9 Dec 2014

Len Brown faces City Rail reality check

5:22 am on 9 December 2014

Auckland's mayor Len Brown faces a political reality check today, as his council meets to delay budgeting for the big City Rail Link project.

An artist's impression of an underground station on the City Rail Link, which will be built under QE2 Square.

An artist's impression of an underground station on the City Rail Link, which will be built under QE2 Square. Photo: SUPPLIED

The Auditor-General has forced Mr Brown to back down from setting a budget for major works starting next year, and a three-year delay in the budget will add nearly $100 million to the cost.

The change is a helping of political humble pie for Len Brown, but in reality may delay by only one year the $2.5 billion project creating a rail loop through the CBD.

Auckland mayor Len Brown.

Auckland mayor Len Brown. Photo: RNZ / Kim Baker Wilsson

Len Brown had persuaded a majority of councillors to construct a 10-year Long Term Plan, committing to a full-scale start to the project next year - five years earlier than when the Government is prepared to share the cost.

The Auditor-General's review of the proposed Long Term Plan decided the council should not proceed with a budget assuming the Government could be persuaded to an earlier start.

Today councillors will re-jig the budget, moving the council's commitment to major works from a 2015/16 start, to 2018. The delay adds $97m to the cost because of inflation.

Mr Brown doesn't see the change as a political defeat, and says talks with the Government continue.

"The work that I have to do to achieve our outcomes as a city on behalf of ratepayers means that yes, sometimes I have to accept that I can't get everything I want, but if we're able to achieve 85 to 90 percent of what we're setting out to do, then that's pretty good."

On paper the delay is three years, but in reality it is likely to be just one year.

The council's 2015 budget commitment was part of a determined approach by the mayor to budge the Government from its agreement not to fund the project earlier than 2020.

Radio New Zealand understands that even if a cheque was written tomorrow, the project's own timeframe wouldn't allow a start to tunneling prior to 2017.

So-called "enabling works" are expected to begin in 2016, fully funded by the council.
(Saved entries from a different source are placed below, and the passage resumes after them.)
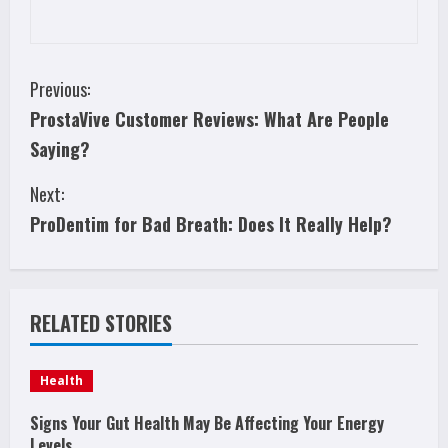
C
Previous:
ProstaVive Customer Reviews: What Are People
o
Saying?
n
Next:
t
ProDentim for Bad Breath: Does It Really Help?
i
n
RELATED STORIES
u
e
Health
R
Signs Your Gut Health May Be Affecting Your Energy
Levels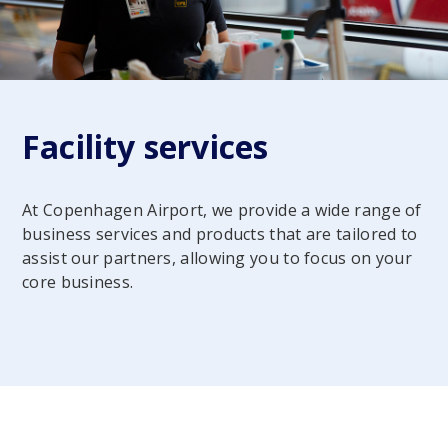
Facility services
At Copenhagen Airport, we provide a wide range of
business services and products that are tailored to
assist our partners, allowing you to focus on your
core business.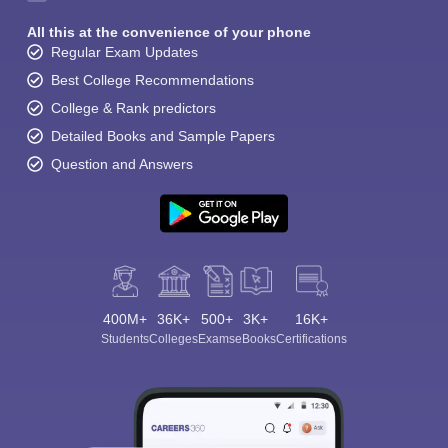
All this at the convenience of your phone
Regular Exam Updates
Best College Recommendations
College & Rank predictors
Detailed Books and Sample Papers
Question and Answers
400M+
36K+
500+
3K+
16K+
Students
Colleges
Exams
eBooks
Certifications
These include the first section of the 3.4km route near the Britomart Transport Centre, which involves a trench part-way up Albert Street.

The major works using a tunnel boring machine were always intended to follow the enabling works, which could take several years.

Today's exercise is a reminder to the mayor of the difference between political lobbying and the construction of a statutory 10-year budget.

Len Brown will continue to lead lobbying the Government to advance funding, arguing that several large commercial property projects will only proceed in co-ordination with the City Rail Link.

He won't disclose the state of negotiations on whether, how or when the Government might change its stance of not contributing before 2020, but believes change is still a possibility.